1. Purpose
When someone is diagnosed with a sexually transmitted infection, their recent partners may also be infected, often without symptoms. Partner notification (contact tracing) offers those partners testing and treatment, breaks the chain of transmission, and protects the patient from reinfection. It must be done in a way that protects the identity of the person first diagnosed. This policy sets out how the Service carries out partner notification, sensitively and confidentially.
The Service must verify this policy against current BASHH partner notification standards before adoption.
2. Sources to verify before adoption
- British Association for Sexual Health and HIV (BASHH), partner notification standards: https://www.bashh.org/
- UK Health Security Agency, sexual health and STI surveillance guidance: https://www.gov.uk/government/organisations/uk-health-security-agency
- Health and Social Care Act 2008 (Regulated Activities) Regulations 2014, Regulation 12 (safe care and treatment): https://www.legislation.gov.uk/uksi/2014/2936/regulation/12
- The Service's confidentiality in sexual health policy
3. Scope
This policy applies to:
- partner notification for the sexually transmitted infections the Service diagnoses
- the clinicians and health advisers who carry it out
- the index patient (the person first diagnosed) and their partners
4. Offering partner notification
- partner notification is offered to every patient diagnosed with an infection for which it is appropriate, sensitively and without judgement
- the patient is told why it matters, for their partners' health and to prevent their own reinfection
- the patient is supported to take part, but is not coerced; their consent and choices are recorded
5. The look-back period and which partners
For each infection the Service uses the recognised look-back period (how far back partners should be traced) from current BASHH guidance, and helps the patient identify the partners within it. The Service confirms the periods it uses against the current standards.
6. Methods of notification
The Service agrees with the patient how partners will be told, using the recognised methods:
- patient referral: the patient tells their partners themselves, with the Service's support and information to give them
- provider referral: the Service contacts the partners, with the patient's consent, without revealing who named them
- contract referral: the patient agrees to tell their partners within an agreed time, failing which the Service does it
Whichever method is used, the index patient's identity is protected. A partner is never told who named them.

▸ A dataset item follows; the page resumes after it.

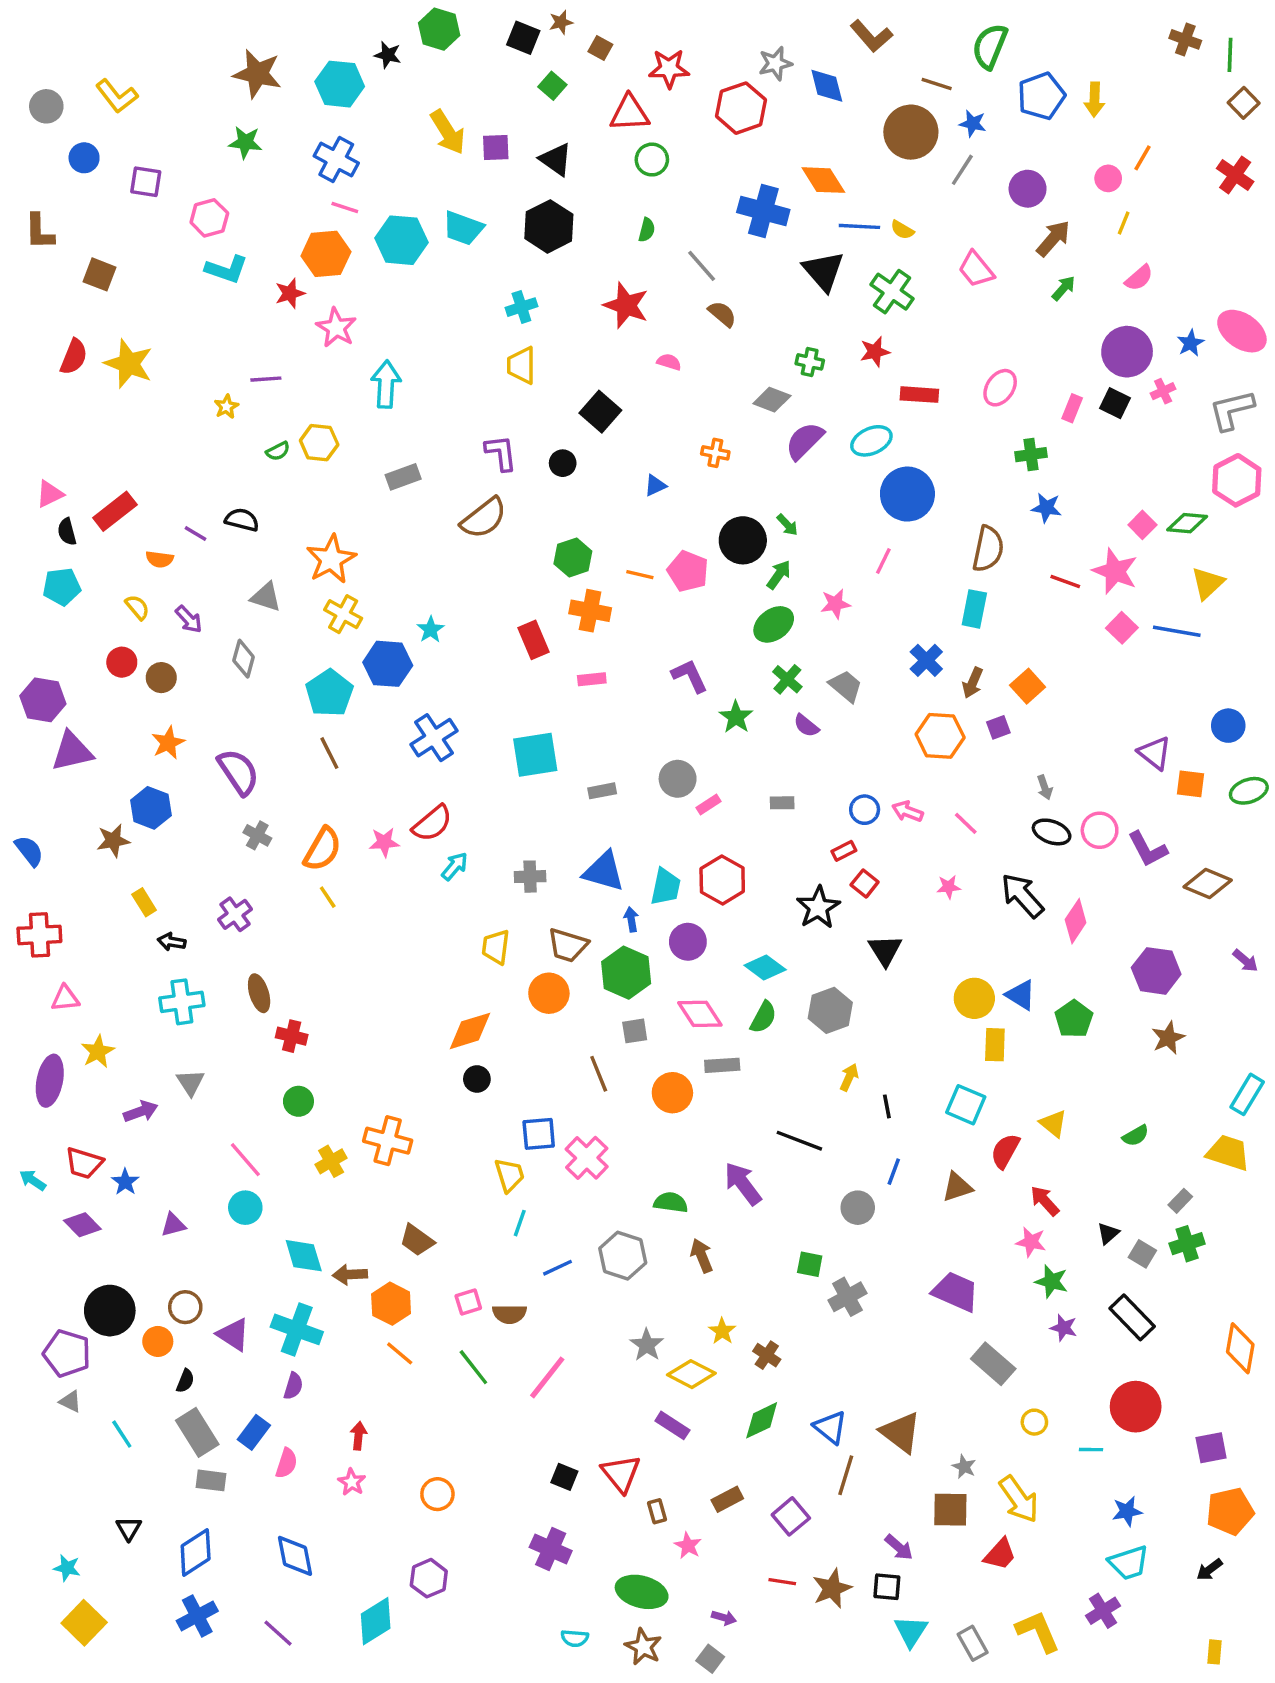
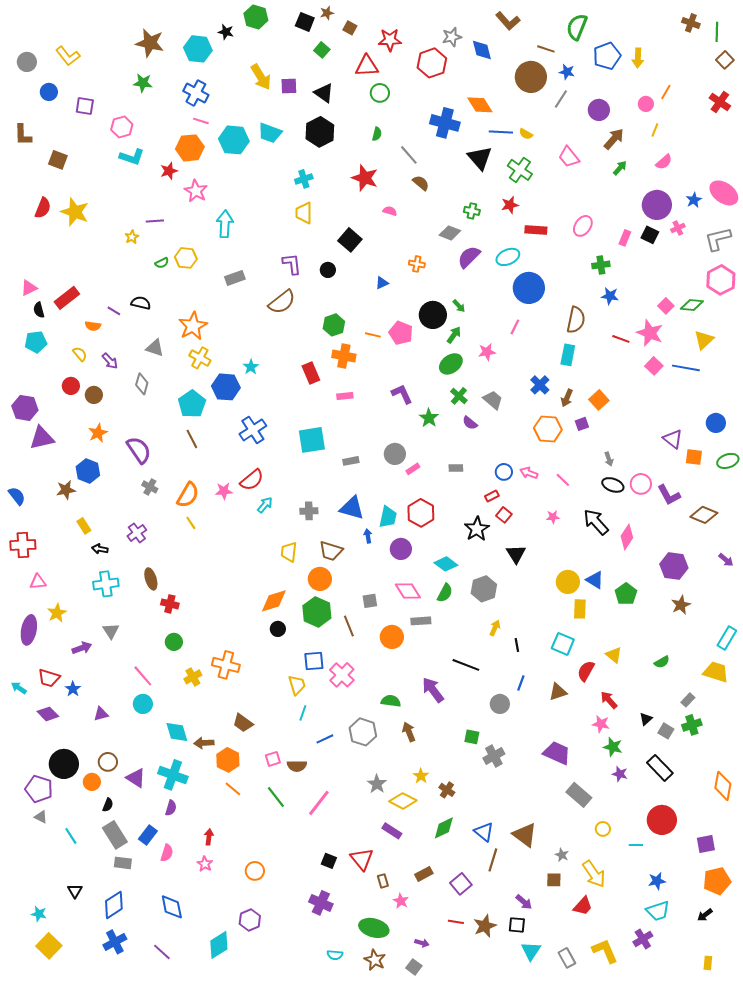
green hexagon: (626, 973) -> (317, 612), moved
brown square: (950, 1510) -> (554, 880), size x0.7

7. Protecting the index patient
- partner notification is carried out so that no partner can identify the index patient
- where revealing certain details would identify the index patient, the Service does not reveal them
- the index patient's confidentiality (see the confidentiality policy) is maintained throughout
8. Recording and outcomes
- the partners identified, the method agreed, and the outcomes (partners contacted, tested and treated) are recorded for each index case, in line with the confidentiality policy
- the Service reviews partner notification outcomes as a measure of effectiveness, looking at the proportion of partners reached
9. Difficult situations
- where a patient refuses partner notification and there is a serious risk to an identifiable person, the Service follows its confidentiality policy on disclosure in the public interest, weighing the decision carefully and recording it
- where a named partner raises a safeguarding concern (for example a child, or coercion or abuse), the Service follows the under-18s and safeguarding policy
- HIV and certain infections may have specific considerations; the Service follows the current BASHH guidance for these
10. Training
Clinicians and health advisers who carry out partner notification are trained and competent in it, including the look-back periods, the methods and the confidentiality protections, and are refreshed on a stated cadence. The Service records who is competent and the next refresher date.
11. Audit cadence
The Service checks, on a stated cadence, that:
- partner notification was offered for every relevant diagnosis and the patient's choices recorded
- the correct look-back periods and methods were used
- the index patient's identity was protected
- outcomes are recorded and reviewed, and difficult situations were handled per the confidentiality and safeguarding policies
The Registered Manager and the clinical lead review the results and record the improvement actions that follow.